Penambangan ilegal telah menghancurkan keanekaragaman hayati alami dan habitat buaya, yang mengakibatkan berkurangnya ikan dan spesies lain yang secara alami menjadi mangsa mereka, kata Sideleau.
Sebaliknya, mereka mulai memburu “hewan peliharaan, ternak, anjing, hal-hal seperti itu, dan kadang-kadang manusia”.
Buaya-buaya tersebut pindah ke tambang-tambang tua yang terendam banjir atau daerah yang dikenal dengan sebutan “kulong”.
“[The kulongs] isi dengan kepiting dan ikan, dan mereka mungkin menarik perhatian, seperti anjing, ternak, dan orang-orang menggunakannya untuk mandi, terkadang untuk memancing,” kata Sideleau.
“Para penambang masih menggunakannya untuk menambang setelah terendam banjir dan ini juga menarik perhatian buaya.”
Melindungi buaya dan manusia
Timah sebagian besar digunakan di ponsel pintar dan perangkat elektronik lainnya.
Pemerintah daerah Bangka-Belitung menguasai tambang timah setelah Indonesia melakukan demokratisasi pada tahun 1998, dan pada tahun 2001, warga negara diberi hak untuk menambang.
Namun, tambang ilegal semakin marak sebagai dampaknya, dan metode penambangan yang tidak diatur menyebabkan degradasi lahan yang parah dan perpindahan satwa liar.
Endi Yusuf adalah manajer di Alobi Wildlife Rescue Centre yang berbasis di Bangka-Belitung.
Timnya berupaya menyelamatkan dan merehabilitasi satwa liar, termasuk buaya, yang terkena dampak penambangan liar.
“Ada masalah serius di sini… mengenai konflik ini – korbannya bukan hanya hewan, tapi korbannya adalah manusia juga,” katanya.
Pak Yusuf mengatakan habitat alami semakin berkurang setiap tahunnya sehingga menyebabkan peningkatan konflik antara hewan dan manusia.
“Bangka-Belitung adalah pulau yang sangat kecil, wilayah kita terbatas, habitat kita terbatas,” ujarnya.
“[The] ekosistem rusak. Semuanya rusak, [crocodiles] tidak punya makanan lagi di dalamnya [natural] habitat.
“[We] berjuang setiap hari untuk menyelamatkan [the animals] atau mengevakuasi mereka.”

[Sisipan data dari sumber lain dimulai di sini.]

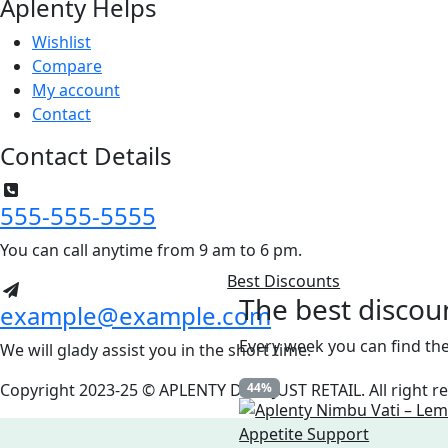
Aplenty Helps
Wishlist
Compare
My account
Contact
Contact Details
555-555-5555
You can call anytime from 9 am to 6 pm.
Best Discounts
The best discou
example@example.com
Every week you can find the
We will glady assist you in the short time.
Copyright 2023-25 © APLENTY D.B.A JUST RETAIL. All right 
44%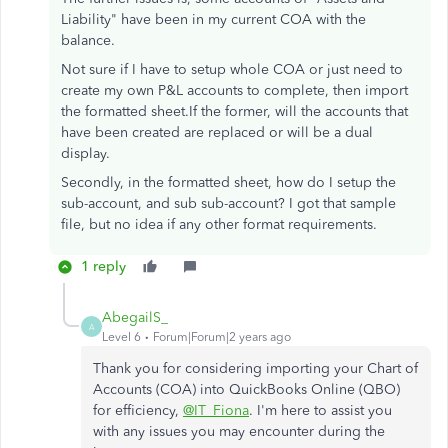
Liability" have been in my current COA with the
balance.
Not sure if I have to setup whole COA or just need to
create my own P&L accounts to complete, then import
the formatted sheet.If the former, will the accounts that
have been created are replaced or will be a dual
display.
Secondly, in the formatted sheet, how do I setup the
sub-account, and sub sub-account? I got that sample
file, but no idea if any other format requirements.
1 reply
AbegailS_
A
Level 6
Forum|Forum|2 years ago
Thank you for considering importing your Chart of
Accounts (COA) into QuickBooks Online (QBO)
for efficiency,
@IT_Fiona
. I'm here to assist you
with any issues you may encounter during the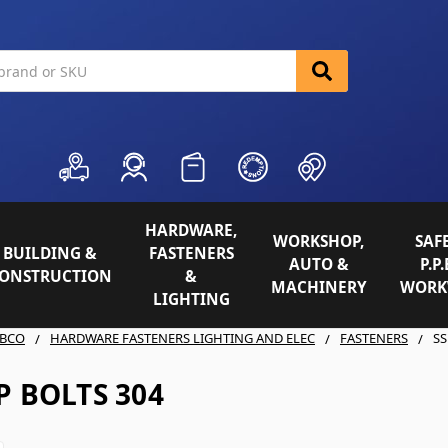
HARDWARE,
WORKSHOP,
SAFE
BUILDING &
FASTENERS
AUTO &
P.P.
ONSTRUCTION
&
MACHINERY
WORK
LIGHTING
BCO
HARDWARE FASTENERS LIGHTING AND ELEC
FASTENERS
SS
P BOLTS 304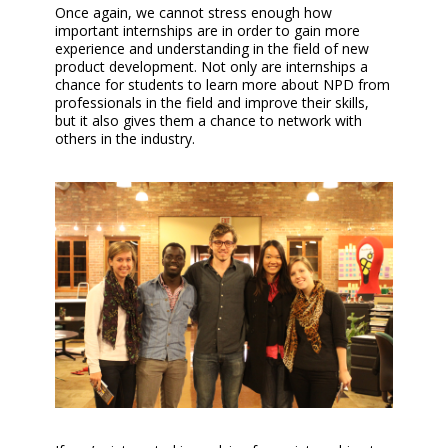
Once again, we cannot stress enough how
important internships are in order to gain more
experience and understanding in the field of new
product development. Not only are internships a
chance for students to learn more about NPD from
professionals in the field and improve their skills,
but it also gives them a chance to network with
others in the industry.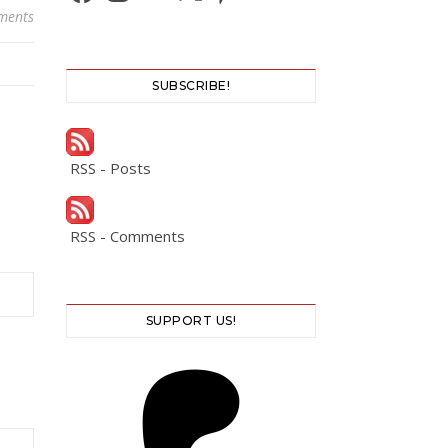
ments
SUBSCRIBE!
RSS - Posts
RSS - Comments
SUPPORT US!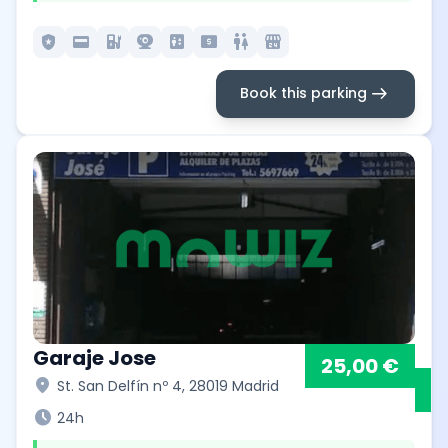
local_police
credit_card
ev_station
camera_video
elevator
local_atm
wc
local_convenience_store
arrow_right_alt
Book this parking
Garaje Jose
25,00 €
location_on
St. San Delfín nº 4, 28019 Madrid
schedule
24h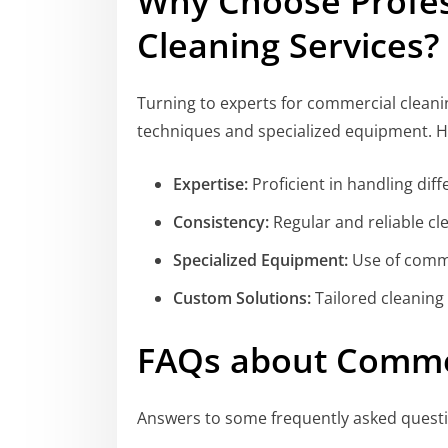
Why Choose Profe
Cleaning Services?
Turning to experts for commercial clean
techniques and specialized equipment. He
Expertise:
Proficient in handling dif
Consistency:
Regular and reliable cl
Specialized Equipment:
Use of comme
Custom Solutions:
Tailored cleaning
FAQs about Commer
Answers to some frequently asked quest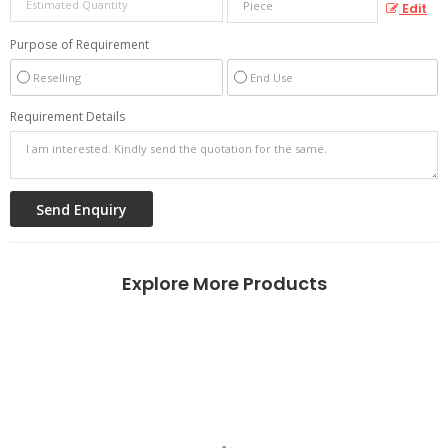
Edit
Purpose of Requirement
Reselling
End Use
Requirement Details
Explore More Products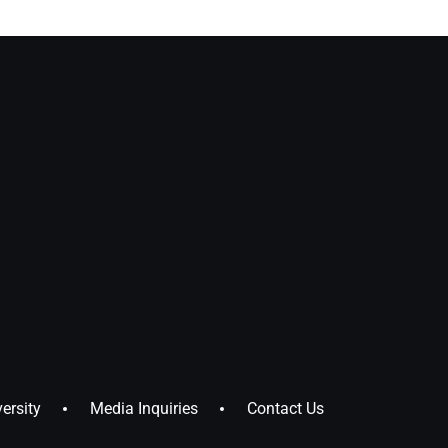
ersity
Media Inquiries
Contact Us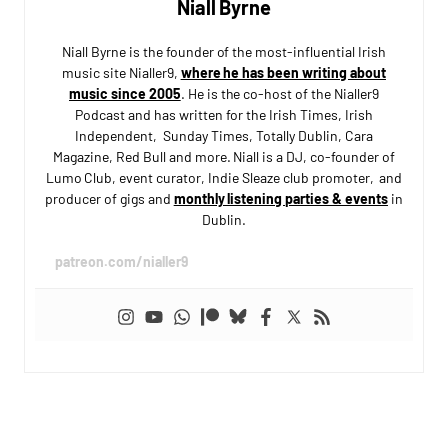
Niall Byrne
Niall Byrne is the founder of the most-influential Irish
music site Nialler9,
where he has been writing about
music since 2005
. He is the co-host of the Nialler9
Podcast and has written for the Irish Times, Irish
Independent, Sunday Times, Totally Dublin, Cara
Magazine, Red Bull and more. Niall is a DJ, co-founder of
Lumo Club, event curator, Indie Sleaze club promoter, and
producer of gigs and
monthly listening parties & events
in
Dublin.
patreon.com/nialler9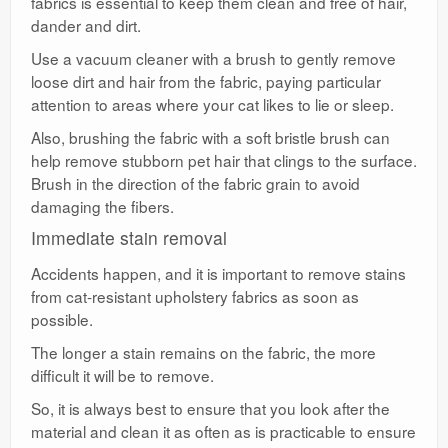
fabrics is essential to keep them clean and free of hair,
dander and dirt.
Use a vacuum cleaner with a brush to gently remove
loose dirt and hair from the fabric, paying particular
attention to areas where your cat likes to lie or sleep.
Also, brushing the fabric with a soft bristle brush can
help remove stubborn pet hair that clings to the surface.
Brush in the direction of the fabric grain to avoid
damaging the fibers.
Immediate stain removal
Accidents happen, and it is important to remove stains
from cat-resistant upholstery fabrics as soon as
possible.
The longer a stain remains on the fabric, the more
difficult it will be to remove.
So, it is always best to ensure that you look after the
material and clean it as often as is practicable to ensure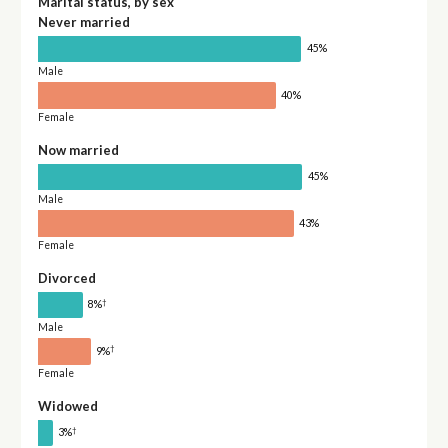
Marital status, by sex
Never married
45%
Male
40%
Female
Now married
45%
Male
43%
Female
Divorced
†
8%
Male
†
9%
Female
Widowed
†
3%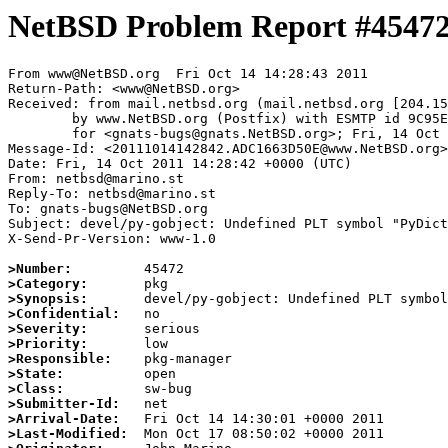
NetBSD Problem Report #4547
From www@NetBSD.org  Fri Oct 14 14:28:43 2011

Return-Path: <www@NetBSD.org>

Received: from mail.netbsd.org (mail.netbsd.org [204.15
	by www.NetBSD.org (Postfix) with ESMTP id 9C95E63D538

	for <gnats-bugs@gnats.NetBSD.org>; Fri, 14 Oct 2011 14:28:43 +0000 (UTC)

Message-Id: <20111014142842.ADC1663D50E@www.NetBSD.org>

Date: Fri, 14 Oct 2011 14:28:42 +0000 (UTC)

From: netbsd@marino.st

Reply-To: netbsd@marino.st

To: gnats-bugs@NetBSD.org

Subject: devel/py-gobject: Undefined PLT symbol "PyDict
X-Send-Pr-Version: www-1.0

>Number:
>Category:
>Synopsis:
>Confidential:
>Severity:
>Priority:
>Responsible:
>State:
>Class:
>Submitter-Id:
>Arrival-Date:
>Last-Modified: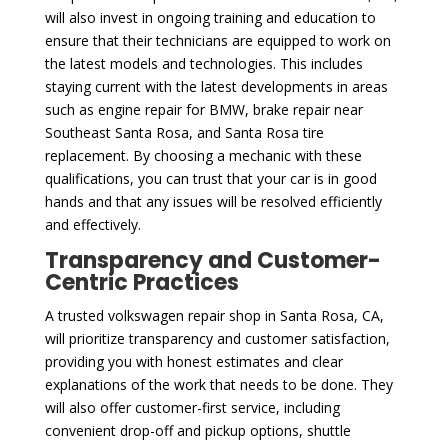
will also invest in ongoing training and education to
ensure that their technicians are equipped to work on
the latest models and technologies. This includes
staying current with the latest developments in areas
such as engine repair for BMW, brake repair near
Southeast Santa Rosa, and Santa Rosa tire
replacement. By choosing a mechanic with these
qualifications, you can trust that your car is in good
hands and that any issues will be resolved efficiently
and effectively.
Transparency and Customer-
Centric Practices
A trusted volkswagen repair shop in Santa Rosa, CA,
will prioritize transparency and customer satisfaction,
providing you with honest estimates and clear
explanations of the work that needs to be done. They
will also offer customer-first service, including
convenient drop-off and pickup options, shuttle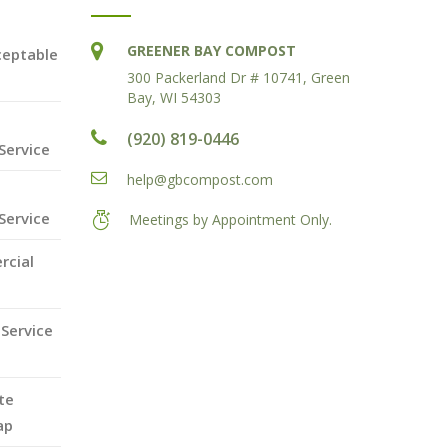
GREENER BAY COMPOST
ceptable
300 Packerland Dr # 10741, Green
Bay, WI 54303
(920) 819-0446
Service
help@gbcompost.com
Service
Meetings by Appointment Only.
rcial
Service
te
ap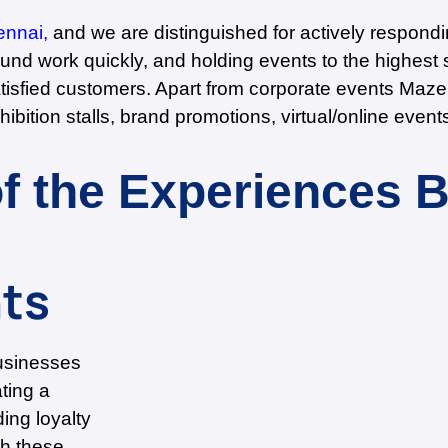
ennai,
and we are distinguished for actively respond
nd work quickly, and holding events to the highest s
atisfied customers. Apart from corporate events Maz
hibition stalls, brand promotions, virtual/online eve
f the Experiences 
ts
usinesses
ating a
ing loyalty
th these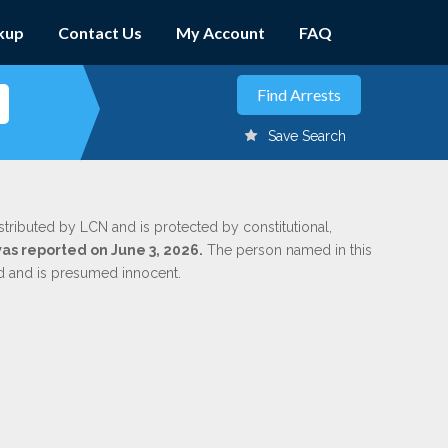
kup
Contact Us
My Account
FAQ
Save Search
stributed by LCN and is protected by constitutional,
was reported on June 3, 2026.
The person named in this
ed and is presumed innocent.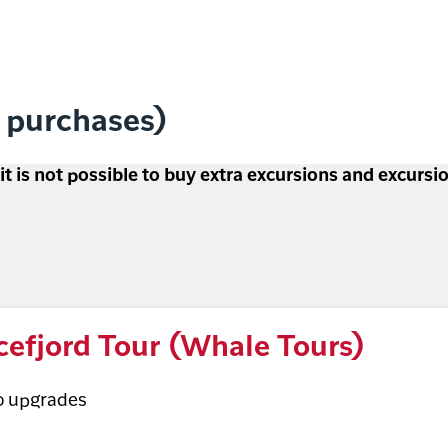
l purchases)
 it is not possible to buy extra excursions and excurs
cefjord Tour (Whale Tours)
o upgrades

Jumlah ruang dan pendanaan yang tersedia bagi organisasi membatasi pekerjaan yang dapat mereka lakukan.
Saat ini, pusat penyelamatan tersebut merupakan rumah bagi sejumlah buaya kecil, namun rehabilitasi bukanlah pilihan yang tepat di Bangka-Belitung karena kerusakan yang disebabkan oleh penambangan liar.
Sebelumnya, tim merelokasi hewan ke pulau tetangga, Sumatra.